PROBLEM TO WORK ON: Exactly and only the lines from the one with "Übersetzungen: (104, 878)" through the last line of the records need to be set down; please skip the pictures.

** PROVIDED RECORDS follows **

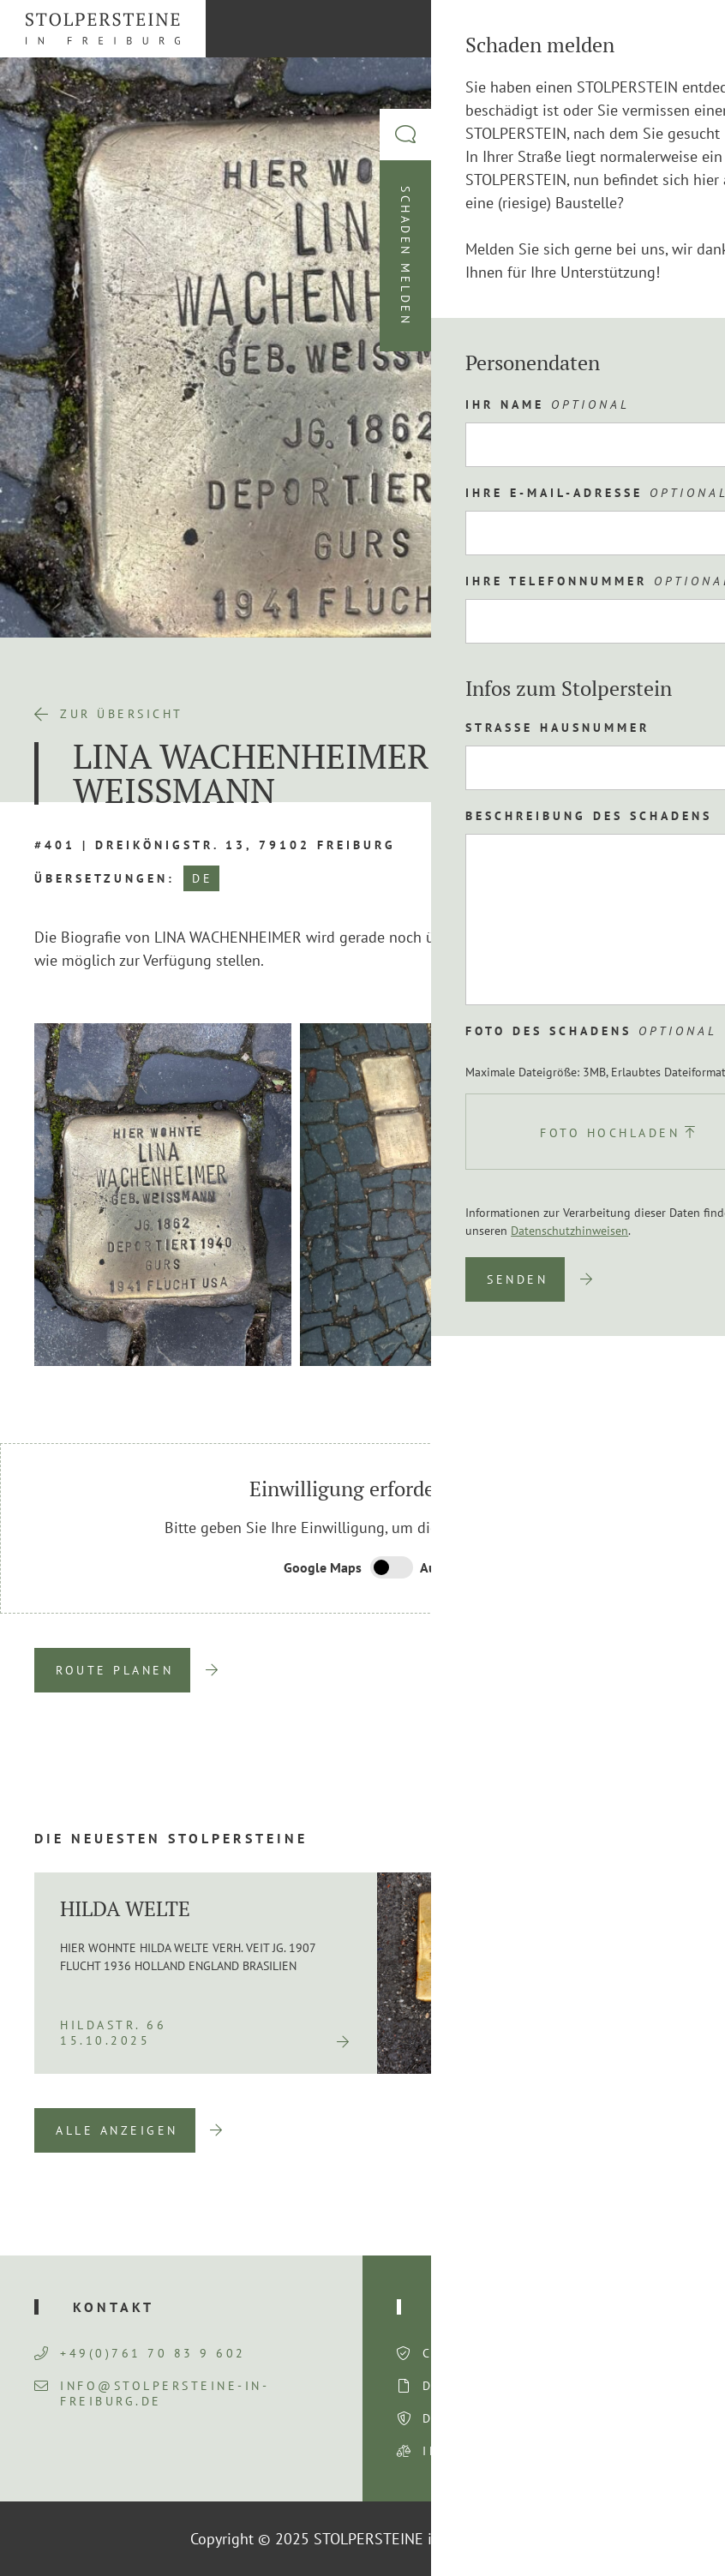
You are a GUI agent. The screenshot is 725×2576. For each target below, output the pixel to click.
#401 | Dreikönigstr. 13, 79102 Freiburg (215, 845)
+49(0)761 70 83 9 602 (140, 2353)
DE (202, 878)
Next (682, 1391)
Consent (458, 2353)
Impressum (467, 2451)
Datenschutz (477, 2418)
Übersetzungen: (104, 878)
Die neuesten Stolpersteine (171, 1838)
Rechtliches (494, 2306)
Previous (604, 1391)
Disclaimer (469, 2385)
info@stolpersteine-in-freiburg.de (151, 2393)
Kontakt (113, 2306)
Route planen (114, 1670)
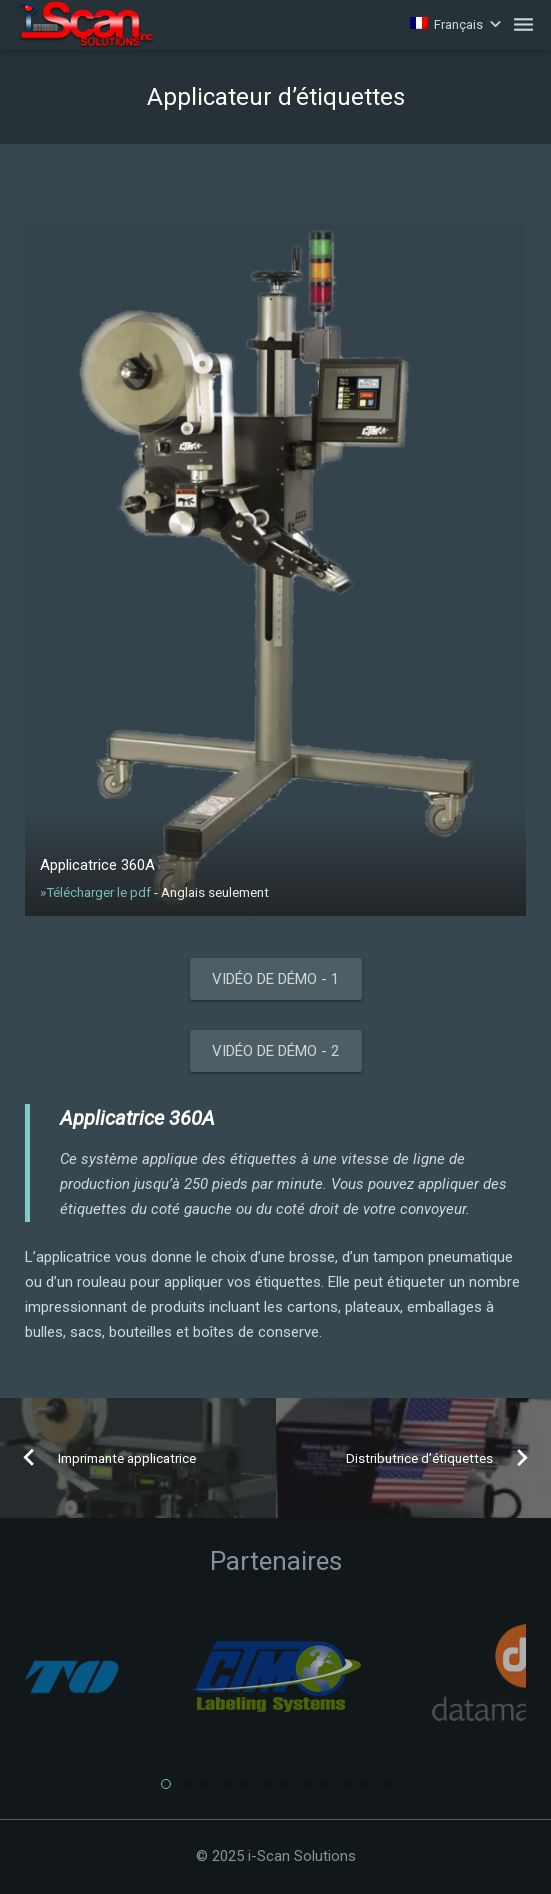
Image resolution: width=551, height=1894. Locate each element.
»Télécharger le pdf (97, 892)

** End of PROVIDED RECORDS **

ANSWER:
Übersetzungen: (104, 878)
Die neuesten Stolpersteine (171, 1838)
Rechtliches (494, 2306)
Previous (604, 1391)
Disclaimer (469, 2385)
info@stolpersteine-in-freiburg.de (151, 2393)
Kontakt (113, 2306)
Route planen (114, 1670)
Image resolution: width=551, height=1894. Locate each element.
»Télécharger le pdf (97, 892)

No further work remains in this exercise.